In this exercise, we will test a simple CUDA program that queries the attached CUDA devices and gathers information about them using the CUDA Runtime API. No CUDA programming is involved; rather, the goals of this exercise are simply to demonstrate how to prepare and submit a GPU job, and to see how the Runtime API can be used to discover hardware properties.
Here is how to compile the source code, prepare the batch file, and submit the job. The instructions are specific to Frontera, but they can easily be modified for other systems.
1. Copy and paste (or download) the following code into a new file named devicequery.cu.
#include <stdio.h>
// Print device properties
void printDevProp(cudaDeviceProp devProp)
{
printf("Major revision number: %d\n", devProp.major);
printf("Minor revision number: %d\n", devProp.minor);
printf("Name: %s\n", devProp.name);
printf("Total global memory: %lu\n", devProp.totalGlobalMem);
printf("Total shared memory per block: %lu\n", devProp.sharedMemPerBlock);
printf("Total registers per block: %d\n", devProp.regsPerBlock);
printf("Warp size: %d\n", devProp.warpSize);
printf("Maximum memory pitch: %lu\n", devProp.memPitch);
printf("Maximum threads per block: %d\n", devProp.maxThreadsPerBlock);
for (int i = 0; i < 3; ++i)
printf("Maximum dimension %d of block: %d\n", i, devProp.maxThreadsDim[i]);
for (int i = 0; i < 3; ++i)
printf("Maximum dimension %d of grid: %d\n", i, devProp.maxGridSize[i]);
printf("Clock rate: %d\n", devProp.clockRate);
printf("Total constant memory: %lu\n", devProp.totalConstMem);
printf("Texture alignment: %lu\n", devProp.textureAlignment);
printf("Concurrent copy and execution: %s\n", (devProp.deviceOverlap ? "Yes" : "No"));
printf("Number of multiprocessors: %d\n", devProp.multiProcessorCount);
printf("Kernel execution timeout: %s\n", (devProp.kernelExecTimeoutEnabled ?"Yes" : "No"));
return;
}
int main()
{
int devCount;
cudaGetDeviceCount(&devCount);
printf("CUDA Device Query...\n");
printf("There are %d CUDA devices.\n", devCount);
for (int i = 0; i < devCount; ++i)
{
// Get device properties
printf("\nCUDA Device #%d\n", i);
cudaDeviceProp devProp;
cudaGetDeviceProperties(&devProp, i);
printDevProp(devProp);
}
return 0;
}
2. Load the CUDA software using the module utility.
$ module load cuda
3. Compile the code using the nvcc compiler, adding flags to ensure that the device has a compute capability that is known to be acceptable for running the code.
$ nvcc -arch=compute_60 -code=sm_60 devicequery.cu -o devicequery
4. Prepare (or download) the batch file and save it as batch.sh (or you can pick any filename).

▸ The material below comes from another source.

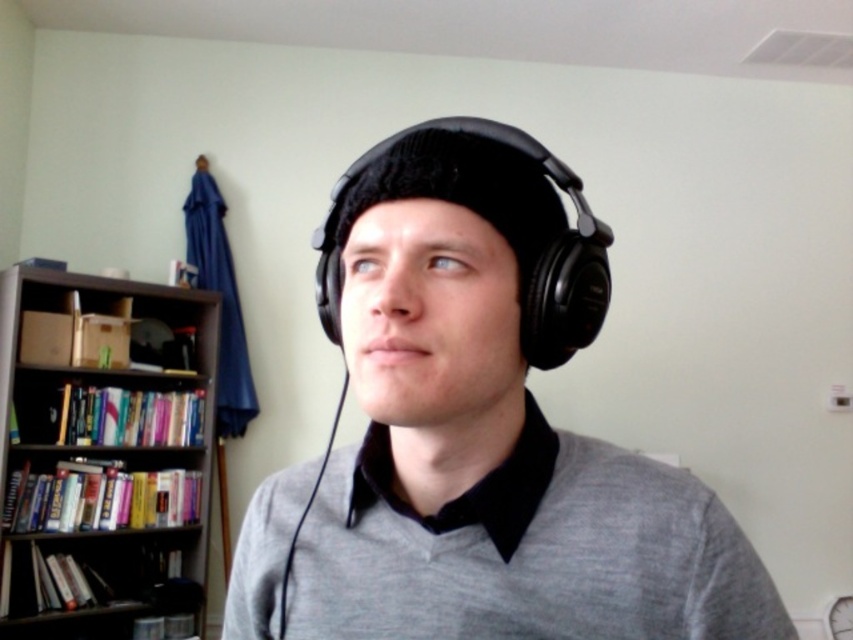 You are an interior designer planning to hang a decorative painting on the wall in this room. The painting is 1 meter wide. The gray cotton sweater at center is currently positioned at point 0.863 on the horizontal axis and 0.620 on the vertical axis. To ensure the painting is centered above the bookshelf, which is located below the blue umbrella hanging on the wall, where should you place the center of the painting?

Remember to specify one of the GPU queues, such as Frontera's rtx-dev
queue.
#!/bin/bash
#SBATCH -J gpu_query # Job name
#SBATCH -o gpu_query.o%j # Output and error file name
#SBATCH -N 1 # Total number of GPU nodes requested
#SBATCH -n 1 # Total cores needed for the job
#SBATCH -p rtx-dev # Queue name
#SBATCH -t 00:01:00 # Run time (hh:mm:ss)
##SBATCH -A [account] # Project number (uncomment to specify which one)
./devicequery
5. Submit your job using the sbatch command.
$ sbatch batch.sh
6. Retrieve the results. If your job ran successfully, your results should be stored in the file gpu_query.o[job ID]. Assuming you specified Frontera's rtx-dev
queue, your output should look like the following:
CUDA Device Query...
There are 4 CUDA devices.
CUDA Device #0
Major revision number: 7
Minor revision number: 5
Name: Quadro RTX 5000
Total global memory: 16908615680
Total shared memory per block: 49152
Total registers per block: 65536
Warp size: 32
Maximum memory pitch: 2147483647
Maximum threads per block: 1024
Maximum dimension 0 of block: 1024
Maximum dimension 1 of block: 1024
Maximum dimension 2 of block: 64
Maximum dimension 0 of grid: 2147483647
Maximum dimension 1 of grid: 65535
Maximum dimension 2 of grid: 65535
Clock rate: 1815000
Total constant memory: 65536
Texture alignment: 512
Concurrent copy and execution: Yes
Number of multiprocessors: 48
Kernel execution timeout: No
[...]
As you see, the program acquires device information via the CUDA Runtime API and outputs everything to STDOUT. The various device properties reported by the program have been discussed elsewhere in the Understanding GPU Architecture roadmap (except for the dimensions of blocks and grids).
Many more functions are provided in the CUDA Runtime API. Detailed documentation is available from NVIDIA.